## Exercise data
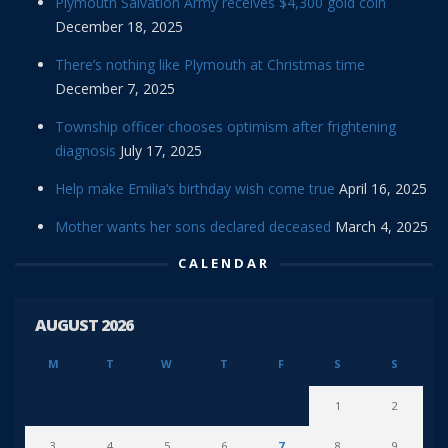
Plymouth Salvation Army receives $4,300 gold coin
December 18, 2025
There’s nothing like Plymouth at Christmas time
December 7, 2025
Township officer chooses optimism after frightening
diagnosis
July 17, 2025
Help make Emilia’s birthday wish come true
April 16, 2025
Mother wants her sons declared deceased
March 4, 2025
CALENDAR
AUGUST 2026
M
T
W
T
F
S
S
1
2
3
4
5
6
7
8
9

## Exercise aim
Please write out the entire listing above exactly, but leave the pictures out.

## Response
Plymouth Salvation Army receives $4,300 gold coin
December 18, 2025
There’s nothing like Plymouth at Christmas time
December 7, 2025
Township officer chooses optimism after frightening
diagnosis
July 17, 2025
Help make Emilia’s birthday wish come true
April 16, 2025
Mother wants her sons declared deceased
March 4, 2025
CALENDAR
AUGUST 2026
M
T
W
T
F
S
S
1
2
3
4
5
6
7
8
9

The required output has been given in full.